席语没有抗拒,也许,她是没力气抗拒,也许,她只是觉得无所谓了。
慕容宝晴研究明白席语的身体情况之后,给席语列出了长长一张单子,让她按时吃着上面的药,按着她说的去调理身体,又匆匆忙忙地走了。
但,这一次走之前,她去见了越斐言。
她说,越斐言,你如果再让席语受到伤害,我就杀了你。
她说,越斐言,我能让席语继续有当母亲的资格,但是,你绝对不能再伤害到她。
越斐言听着慕容宝晴的话,是高兴的,毕竟,不管出于何种心态,他都不希望席语失去当母亲的权力。

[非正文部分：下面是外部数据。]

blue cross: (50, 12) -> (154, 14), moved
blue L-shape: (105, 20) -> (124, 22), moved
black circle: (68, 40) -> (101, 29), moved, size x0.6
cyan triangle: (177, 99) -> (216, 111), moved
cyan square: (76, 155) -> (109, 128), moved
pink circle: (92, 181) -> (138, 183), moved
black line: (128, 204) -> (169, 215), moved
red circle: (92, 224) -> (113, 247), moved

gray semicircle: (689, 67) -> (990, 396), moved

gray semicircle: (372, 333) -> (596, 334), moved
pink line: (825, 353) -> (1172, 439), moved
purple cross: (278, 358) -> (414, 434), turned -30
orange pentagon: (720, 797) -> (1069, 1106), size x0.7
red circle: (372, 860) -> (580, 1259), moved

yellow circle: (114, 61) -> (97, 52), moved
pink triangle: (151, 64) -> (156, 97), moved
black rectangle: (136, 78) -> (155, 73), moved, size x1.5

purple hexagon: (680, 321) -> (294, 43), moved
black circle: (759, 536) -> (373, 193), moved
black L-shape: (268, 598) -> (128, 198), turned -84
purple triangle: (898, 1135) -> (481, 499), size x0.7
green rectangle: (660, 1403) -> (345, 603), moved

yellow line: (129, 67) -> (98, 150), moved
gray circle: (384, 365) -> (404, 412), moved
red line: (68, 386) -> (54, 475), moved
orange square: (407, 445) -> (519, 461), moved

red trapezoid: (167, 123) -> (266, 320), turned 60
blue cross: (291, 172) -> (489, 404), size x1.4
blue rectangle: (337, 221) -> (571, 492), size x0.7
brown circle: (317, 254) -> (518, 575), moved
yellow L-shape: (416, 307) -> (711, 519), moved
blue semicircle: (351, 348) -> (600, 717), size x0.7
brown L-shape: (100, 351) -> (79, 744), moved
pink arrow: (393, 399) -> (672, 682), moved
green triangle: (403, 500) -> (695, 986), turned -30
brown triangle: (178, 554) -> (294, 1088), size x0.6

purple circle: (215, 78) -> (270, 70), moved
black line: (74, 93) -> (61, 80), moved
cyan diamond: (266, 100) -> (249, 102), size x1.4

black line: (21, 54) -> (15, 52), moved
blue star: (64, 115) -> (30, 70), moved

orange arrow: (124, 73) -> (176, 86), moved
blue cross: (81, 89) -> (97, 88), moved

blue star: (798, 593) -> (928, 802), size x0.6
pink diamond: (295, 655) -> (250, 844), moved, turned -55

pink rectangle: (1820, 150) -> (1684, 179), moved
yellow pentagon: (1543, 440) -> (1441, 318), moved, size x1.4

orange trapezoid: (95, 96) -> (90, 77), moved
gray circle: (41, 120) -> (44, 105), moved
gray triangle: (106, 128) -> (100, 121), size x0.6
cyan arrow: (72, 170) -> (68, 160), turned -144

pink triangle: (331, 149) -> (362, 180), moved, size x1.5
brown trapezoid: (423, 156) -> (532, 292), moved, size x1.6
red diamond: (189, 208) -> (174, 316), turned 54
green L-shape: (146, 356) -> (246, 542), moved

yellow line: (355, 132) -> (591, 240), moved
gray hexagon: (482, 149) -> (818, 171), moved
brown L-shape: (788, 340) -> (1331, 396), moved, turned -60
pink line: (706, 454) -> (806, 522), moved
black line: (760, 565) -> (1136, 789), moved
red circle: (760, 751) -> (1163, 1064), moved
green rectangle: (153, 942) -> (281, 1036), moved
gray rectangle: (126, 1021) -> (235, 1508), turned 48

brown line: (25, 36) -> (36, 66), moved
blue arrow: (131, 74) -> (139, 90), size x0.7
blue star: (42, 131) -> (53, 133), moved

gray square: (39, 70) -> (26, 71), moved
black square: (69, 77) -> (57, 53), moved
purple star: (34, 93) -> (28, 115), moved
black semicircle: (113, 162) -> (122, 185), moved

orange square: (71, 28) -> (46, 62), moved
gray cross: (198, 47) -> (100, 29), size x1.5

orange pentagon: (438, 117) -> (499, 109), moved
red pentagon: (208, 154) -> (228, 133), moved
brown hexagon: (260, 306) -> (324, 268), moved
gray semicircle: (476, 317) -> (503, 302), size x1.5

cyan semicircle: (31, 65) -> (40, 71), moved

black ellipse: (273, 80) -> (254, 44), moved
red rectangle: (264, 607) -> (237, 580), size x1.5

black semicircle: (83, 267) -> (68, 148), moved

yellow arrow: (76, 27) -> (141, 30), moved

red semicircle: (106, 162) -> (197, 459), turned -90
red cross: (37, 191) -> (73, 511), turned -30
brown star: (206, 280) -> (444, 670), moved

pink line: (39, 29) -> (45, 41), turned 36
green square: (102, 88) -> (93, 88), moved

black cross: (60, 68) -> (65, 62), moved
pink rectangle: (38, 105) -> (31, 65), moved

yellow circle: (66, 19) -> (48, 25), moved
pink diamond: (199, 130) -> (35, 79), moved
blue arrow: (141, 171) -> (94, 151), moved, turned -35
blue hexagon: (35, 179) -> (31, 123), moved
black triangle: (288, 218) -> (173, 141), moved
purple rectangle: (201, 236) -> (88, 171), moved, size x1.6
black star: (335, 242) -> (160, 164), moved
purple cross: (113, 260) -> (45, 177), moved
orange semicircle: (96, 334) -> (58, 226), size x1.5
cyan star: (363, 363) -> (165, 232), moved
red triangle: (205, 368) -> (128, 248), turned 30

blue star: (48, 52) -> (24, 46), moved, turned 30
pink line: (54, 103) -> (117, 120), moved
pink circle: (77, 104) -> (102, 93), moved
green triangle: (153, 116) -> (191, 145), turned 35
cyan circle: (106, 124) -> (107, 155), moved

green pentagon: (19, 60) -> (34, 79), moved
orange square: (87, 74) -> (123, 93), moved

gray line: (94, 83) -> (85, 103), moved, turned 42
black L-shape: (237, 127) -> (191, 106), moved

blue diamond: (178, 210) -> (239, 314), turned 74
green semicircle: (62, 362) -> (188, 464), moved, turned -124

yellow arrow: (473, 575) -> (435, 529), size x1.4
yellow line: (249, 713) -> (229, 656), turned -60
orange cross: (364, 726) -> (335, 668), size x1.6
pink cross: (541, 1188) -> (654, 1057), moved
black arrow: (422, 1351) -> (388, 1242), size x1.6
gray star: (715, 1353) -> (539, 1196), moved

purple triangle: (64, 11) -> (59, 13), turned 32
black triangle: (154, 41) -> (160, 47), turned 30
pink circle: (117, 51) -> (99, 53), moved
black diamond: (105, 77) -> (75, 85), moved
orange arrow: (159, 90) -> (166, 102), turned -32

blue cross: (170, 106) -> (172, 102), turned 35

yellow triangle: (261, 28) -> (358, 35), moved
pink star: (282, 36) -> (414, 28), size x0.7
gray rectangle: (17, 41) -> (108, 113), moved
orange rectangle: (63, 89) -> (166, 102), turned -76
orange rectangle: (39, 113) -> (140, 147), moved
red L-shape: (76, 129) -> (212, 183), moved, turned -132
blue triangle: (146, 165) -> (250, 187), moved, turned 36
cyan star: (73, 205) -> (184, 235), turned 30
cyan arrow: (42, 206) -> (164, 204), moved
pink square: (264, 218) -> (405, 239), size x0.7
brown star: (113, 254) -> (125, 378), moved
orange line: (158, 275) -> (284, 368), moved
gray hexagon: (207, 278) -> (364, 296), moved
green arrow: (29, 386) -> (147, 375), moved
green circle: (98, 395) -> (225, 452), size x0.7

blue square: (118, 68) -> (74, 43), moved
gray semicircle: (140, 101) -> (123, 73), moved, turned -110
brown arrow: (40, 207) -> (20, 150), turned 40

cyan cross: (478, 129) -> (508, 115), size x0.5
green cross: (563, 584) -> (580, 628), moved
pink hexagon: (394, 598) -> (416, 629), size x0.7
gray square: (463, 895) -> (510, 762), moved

慕容宝晴走了,席语在风宇漠按着慕容宝晴走之前交待的方法,给她调理着身体,两个月之后,她的身体情况总算恢复了。
也许跟以前还是有些差距,但起码,不再是弱不禁风了。
越斐言对她的爱意,表现得越来越明显了,但是,席语却越来越躲着他了。
“越斐言,我想自己睡。”当天夜里,席语看着洗完澡出来的越斐言说道。
从医院回来之后,她就直接被越斐言抱到了他的卧室住,之后就没有再回过自己的房间。
看着只围了一条大浴巾就出来的越斐言,席语只想回到自己的房间去。
“好,我睡地上。”越斐言直接点头,表示可以。
她要自己睡就自己睡,他可以睡地板的。
“我不是这个意思。”席语看着越斐言真的已经开始拿被子铺到地上,准备睡地上的架势,她直接起身,准备离开这个房间。
这个房间给她的回忆,都是令她痛苦不已的,所以,她不想呆在这个房间里。
这几个月,她已经提了好多次,但是每一次越斐言都拒绝了。
现在,她不想管他拒绝不拒绝的,她只想离开这个房间。
察觉到她的意图,越斐言走到门前,一把将人搂进了自己的怀里。
“你不喜欢跟我睡,我睡地板,但是,不能离开这个房间。”越斐言紧紧地抱着她,这些日子以来,他虽然有时候会搂搂她,但,他一直不敢有进一步的动作,怕引起她的伤心。
此刻,将人紧紧地搂在怀里,越斐言才终于发现原来自己是那么想念她在怀里的感觉。